I’m working on using FP16 in DenseNets where concatenation is a key part of the architecture, but since HalfTensors don’t support stateless methods I can’t call cat().

I’ve thrown a workaround in by instantiating a temporary variable to store the concatenated results and then just dumping to it by indexing, but then I get an error calling backwards() that looks like it comes from the final layer:

torch.mm(grad_output, weight)
RuntimeError: Type HalfTensor doesn’t implement stateless methods

Is there an easy way to work around this, or is training in half precision not supported yet?

I’m on CUDA8.0, cuDNN5105, Ubuntu14.04, pytorch1.9 (the latest version that you get through conda install) and a Maxwell titan X. I’m in a situation where memory costs are more important than speed so I can eat the slowdown of FP16 if it reduces memory useage.

Aside, I get an error when calling torch.backends.cudnn.version() if I don’t call torch.backends.cudnn._loadlib() first (the “cuDNN not initialized” error). cuDNN still works, but when trying to check if a source build has succeeded this can be confusing.

EDIT: Nevermind, it looks like nothing else other than F.linear has this issue, so switching over to the state’d version (three edits) fixed this and is now running smoothly and quickly in FP16. Dongers up for pytorch, woo!

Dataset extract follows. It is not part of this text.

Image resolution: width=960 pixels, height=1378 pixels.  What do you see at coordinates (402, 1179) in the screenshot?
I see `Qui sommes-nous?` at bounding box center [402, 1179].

Probably would still make sense to add in a stateless cat() method, though, I suspect the way I’m doing it is inefficient.

Thanks,

Andy

if you could give a repro for the F.linear issue, we’re happy to fix this asap. Open an issue on pytorch/pytorch with the repro.

Done, and I’ve included a link to my fix.

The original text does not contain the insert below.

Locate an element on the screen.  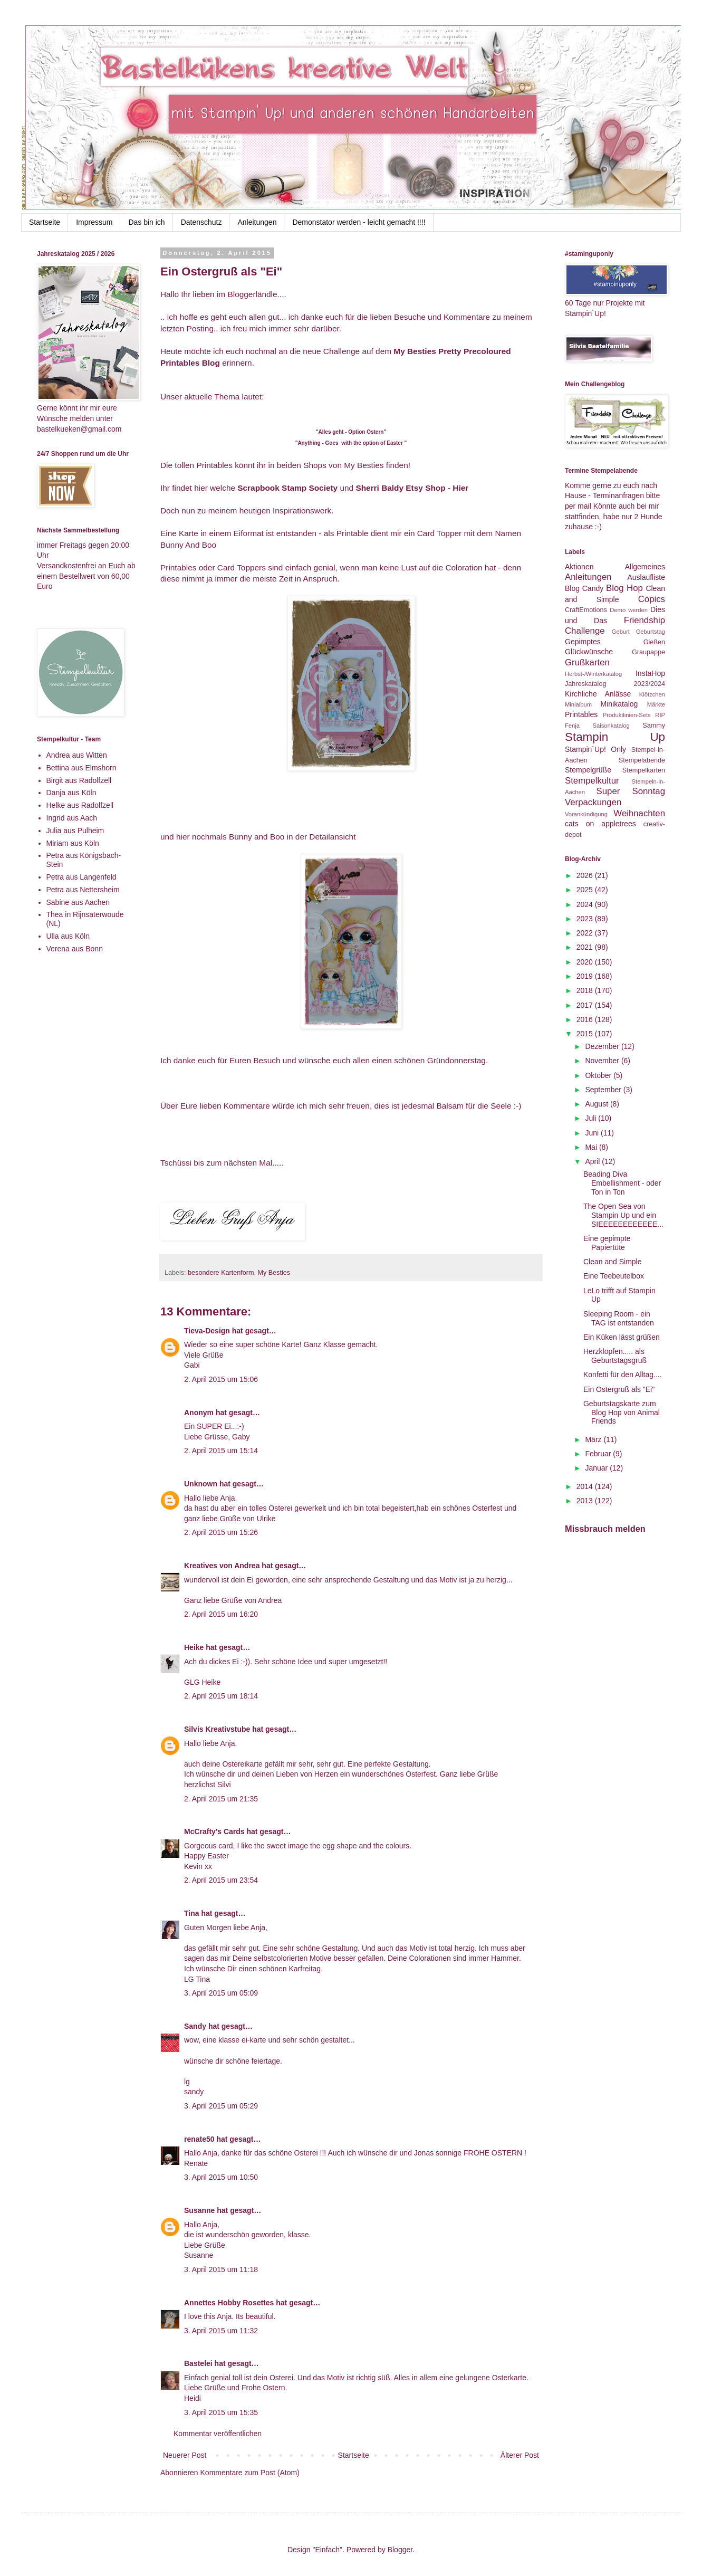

Any ideas on if there’s a better workaround for the cat() issue would also be appreciated (I’m guessing the reason tensors don’t have a tensor.cat() function attached to them since it would change their shape/memory size?)

It’s hard to say what would be a good choice of semantics for tensor.cat() (should it modify the tensor? should it be included in the list?), so we’d rather stick to the stateless one. If the method is implemented in THC, then exposing it is a matter of changing one line in our C wrappers. Otherwise, it will require some changes in the backends.